Hat sich Ihre Definition von Jazz im Laufe der Jahre verändert?
Baldauf: Jazz soll in erster Linie „open-minded“sein – auch gegenüber Mitspielern. Man muss offen sein, um die musikalischen Unterschiede anzunehmen und um daraus etwas Neues gestalten zu können. Insofern hat sich nichts verändert.
Wie würden Sie Ihren Stil im Allgemeinen beschreiben?
Baldauf: Innovativ ist nicht mein Ansatz. Zeitgemäße Musik produziere ich allerdings schon. Meine letzte CD „Jackson Trip“ist sehr modern, sehr „update“produziert. Ansonsten sind die Stücke Soul und Funk lastig. Man könnte das, was ich momentan mache, auch als NewPop oder Pop-Jazz beschreiben. Welches Ziel verfolgen Sie damit? Baldauf: Ich habe den Anspruch, dass es auch den Leuten gefällt, die nichts oder nicht viel mit Musik zu tun haben. Es soll viele Leute erreichen.
Wie oft üben Sie?
Baldauf: Ich bin zwischen 280 und 290 Tage im Jahr unterwegs, davon unterrichte ich 80 Tage als Lehrer jeweils sechs bis acht Stunden am Tag. Dazu kommen noch etwa 20 Gruppen-Workshops. Ich muss zugeben, dass ich nicht viel übe, dafür aber sehr viel spiele. Auch vor Auftritten probe ich oft nur einen Tag vorher mit den Musikern. Dann sehen wir, was dabei herauskommt (lacht). Mittlerweile habe ich aber herausgefunden, wie ich effizient spielen kann.
Sie performen bereits zum zweiten Mal in Friedberg. Was verschlägt Sie wieder in die Herzogstadt?
Baldauf: Seit vielen Jahren arbeite ich eng mit Peter Oswald zusammen. In Friedberg haben wir schon einmal einen Auftritt in ähnlicher Besetzung gegeben. Insofern haben wir für dieses Konzert schon geübt (lacht).
Was darf das Publikum von Oswalds Brass Cocktail der Funky Edition erwarten? Baldauf: Es wird ein Querschnitt von Stücken aus mehreren CDs, die ich aufgenommen habe. Darunter auch ein paar Michael-Jackson-Sachen wie „You are not alone“aus 2000ern und „Working Day and Night“vom Album „Off the Wall“. Das endgültige Programm muss aber noch gecheckt werden.

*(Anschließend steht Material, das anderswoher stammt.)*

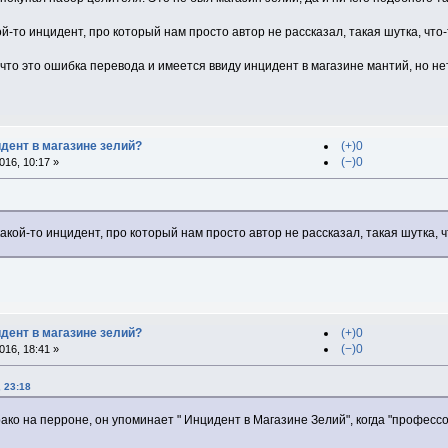
й-то инцидент, про который нам просто автор не рассказал, такая шутка, чт
о это ошибка перевода и имеется ввиду инцидент в магазине мантий, но нет, в 
идент в магазине зелий?
(+)0
(−)0
16, 10:17 »
акой-то инцидент, про который нам просто автор не рассказал, такая шутка, 
идент в магазине зелий?
(+)0
(−)0
16, 18:41 »
 23:18
рако на перроне, он упоминает " Инцидент в Магазине Зелий", когда "професс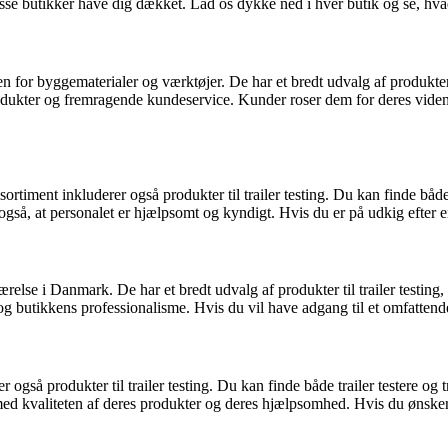
il disse butikker have dig dækket. Lad os dykke ned i hver butik og se, hva
 byggematerialer og værktøjer. De har et bredt udvalg af produkter til tr
odukter og fremragende kundeservice. Kunder roser dem for deres viden 
timent inkluderer også produkter til trailer testing. Du kan finde både t
så, at personalet er hjælpsomt og kyndigt. Hvis du er på udkig efter en
e i Danmark. De har et bredt udvalg af produkter til trailer testing, her
og butikkens professionalisme. Hvis du vil have adgang til et omfattend
å produkter til trailer testing. Du kan finde både trailer testere og tra
med kvaliteten af deres produkter og deres hjælpsomhed. Hvis du ønsker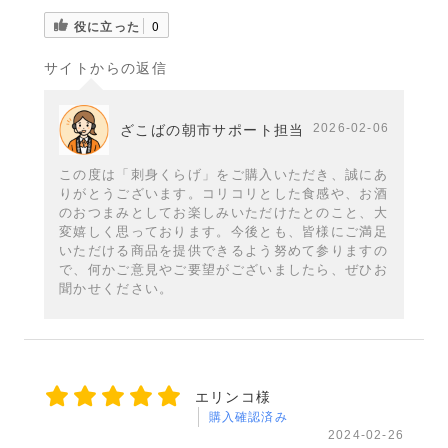
役に立った
0
サイトからの返信
2026-02-06
ざこばの朝市サポート担当
この度は「刺身くらげ」をご購入いただき、誠にあ
りがとうございます。コリコリとした食感や、お酒
のおつまみとしてお楽しみいただけたとのこと、大
変嬉しく思っております。今後とも、皆様にご満足
いただける商品を提供できるよう努めて参りますの
で、何かご意見やご要望がございましたら、ぜひお
聞かせください。
エリンコ様
購入確認済み
2024-02-26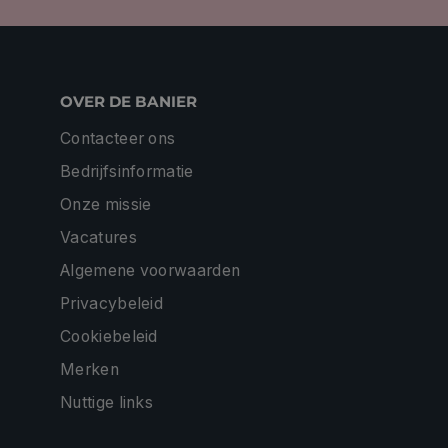
OVER DE BANIER
Contacteer ons
Bedrijfsinformatie
Onze missie
Vacatures
Algemene voorwaarden
Privacybeleid
Cookiebeleid
Merken
Nuttige links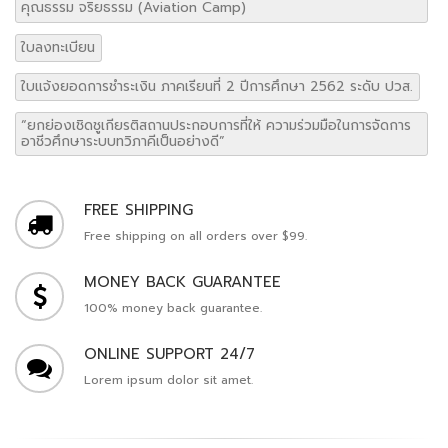
คุณธรรม จริยธรรม (Aviation Camp)
ใบลงทะเบียน
ใบแจ้งยอดการชำระเงิน ภาคเรียนที่ 2 ปีการศึกษา 2562 ระดับ ปวส.
“ยกย่องเชิดชูเกียรติสถานประกอบการที่ให้ ความร่วมมือในการจัดการ
อาชีวศึกษาระบบทวิภาคีเป็นอย่างดี”
FREE SHIPPING
Free shipping on all orders over $99.
MONEY BACK GUARANTEE
100% money back guarantee.
ONLINE SUPPORT 24/7
Lorem ipsum dolor sit amet.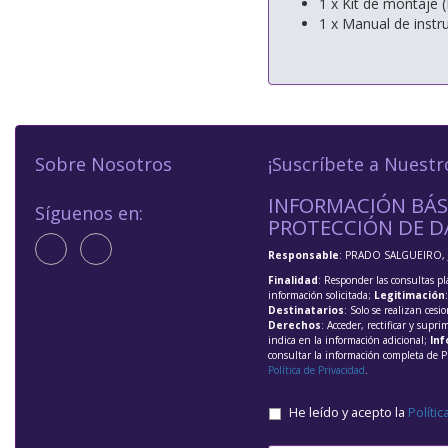
1 x Kit de montaje 
1 x Manual de instr
Sobre Nosotros
¡Suscríbete a Nuestr
INFORMACIÓN BÁS
Síguenos en:
PROTECCIÓN DE D
Responsable
: PRADO SALGUEIRO, 
Finalidad
: Responder las consultas pl
información solicitada;
Legitimación
Destinatarios
: Solo se realizan cesio
Derechos
: Acceder, rectificar y supri
indica en la información adicional;
Inf
consultar la información completa de P
Política de Privacidad
.
He leído y acepto la
Polític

Seit Sie 16 Jahre alt sind, unterrichten Sie Musiker. Auch am Konzerttag werden Sie einen Workshop speziell für Friedberger Musiker veranstalten. Ist Ihnen der Nachwuchs wichtig? Baldauf: Ja, sehr. Ich fühle mich wie 30, bin inzwischen aber 56 Jahre alt (lacht). Irgendwann kommt die Zeit, in der man weiß, was man erlebt hat. Ein schönes Ziel für die nächsten 30 Jahre ist es, diese Erfahrung an andere weiterzugeben. Es müssen nicht alle die gleichen ungünstigen Fehler machen wie ich. Anderen können sie vielleicht erspart bleiben.